School in New Brunswick, Canada

White Head Elementary School was located on White Head Island, adjacent to Grand Manan in Charlotte County, New Brunswick and in the Anglophone South School District.

== History ==
An 1844 map showed the presence of a school at Gull Cove on White Head Island.

The island had a dedicated school since at least 1876. There was reference to the island's school sharing a hall with the Independent Order of Odd Fellows.

In 1882, a new school was built which was used until 1971 when the current White Head Elementary was built, and opened in September 1972 at a ribbon-cutting with Minister of Education J. Lorne McGuigan.

In the 1950s, it taught approximately fifty students.

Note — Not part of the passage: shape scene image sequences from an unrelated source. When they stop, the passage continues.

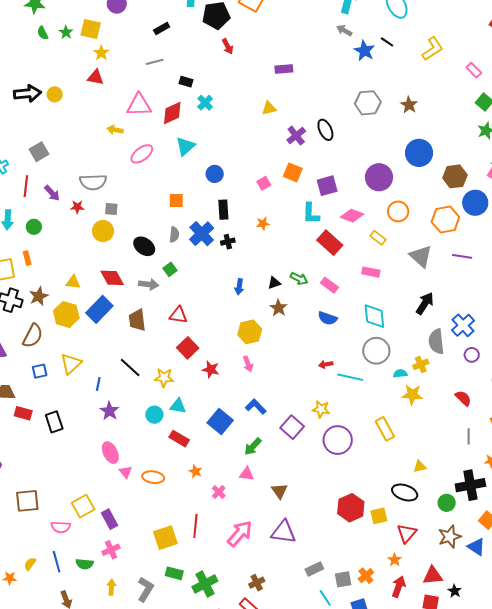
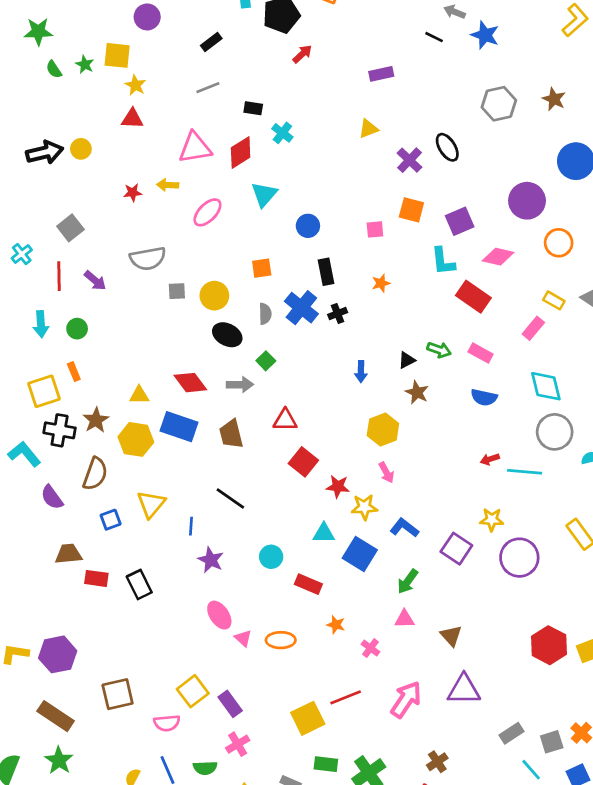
black line: (387, 42) -> (434, 37), moved
red arrow: (228, 46) -> (302, 54), turned -98
pink square: (264, 183) -> (375, 229), turned 32
red star: (77, 207) -> (133, 193), moved
yellow circle: (103, 231) -> (214, 296), moved
yellow rectangle: (378, 238) -> (554, 300), moved
pink rectangle: (371, 272) -> (533, 328), turned -54
blue rectangle: (99, 309) -> (179, 427), turned 72
yellow star: (164, 378) -> (364, 507), moved
cyan triangle: (178, 406) -> (324, 533), moved
red line: (195, 526) -> (346, 697), turned 70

Other students would take the ferry from White Head to attend Middle or High School on Grand Manan. It taught Kindgarten through Grade 5, until it was reduced to Grade 4 to avoid needing to bring a new teacher for intensive French education.

In 2006, it had 21 students, and by 2015 it had only ten students and faced possible closure as the principal noted White Head had "no young families with little kids" that would boost future enrollment.

=== Closure ===
It had a playground with picnic tables and open fields, and as of 2020 the CBC noted it had four swings for only three students. It climbed to four students, but in 2025 dwindled to only two students, and a Sustainability Study concluded it was no longer possible to offer equitable education at the school.